**Work task:**
Write out the full set of records exactly. Any pictures in them do not belong in the copy.

[Dataset entries]
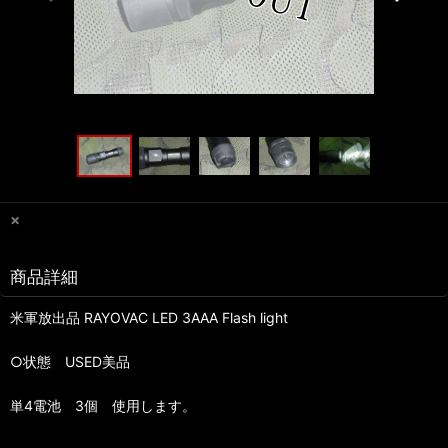
×
商品詳細
米軍放出品 RAYOVAC LED 3AAA Flash light
○状態 USED美品
単4電池 3個 使用します。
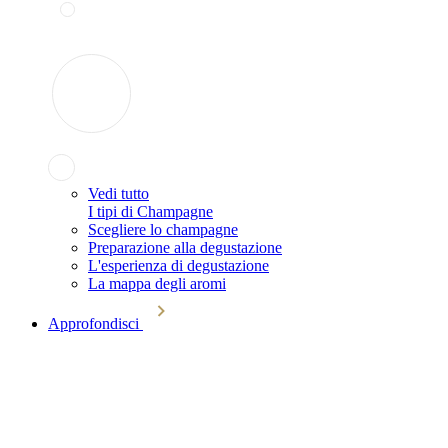
Vedi tutto
I tipi di Champagne
Scegliere lo champagne
Preparazione alla degustazione
L'esperienza di degustazione
La mappa degli aromi
Approfondisci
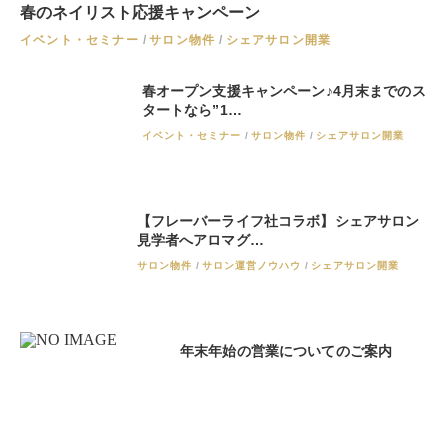
春のネイリスト応援キャンペーン
イベント・セミナー
サロン物件
シェアサロン開業
春オープン支援キャンペーン♪4月末までのス
タートなら”1…
イベント・セミナー
サロン物件
シェアサロン開業
【フレーバーライフ社コラボ】シェアサロン
見学者へアロマグ…
サロン物件
サロン運営ノウハウ
シェアサロン開業
年末年始の営業についてのご案内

**Exercise answer:**
×
商品詳細
米軍放出品 RAYOVAC LED 3AAA Flash light
○状態 USED美品
単4電池 3個 使用します。
Vedi tutto
I tipi di Champagne
Scegliere lo champagne
Preparazione alla degustazione
L'esperienza di degustazione
La mappa degli aromi
Approfondisci
春のネイリスト応援キャンペーン
イベント・セミナー
サロン物件
シェアサロン開業
春オープン支援キャンペーン♪4月末までのス
タートなら”1…
イベント・セミナー
サロン物件
シェアサロン開業
【フレーバーライフ社コラボ】シェアサロン
見学者へアロマグ…
サロン物件
サロン運営ノウハウ
シェアサロン開業
年末年始の営業についてのご案内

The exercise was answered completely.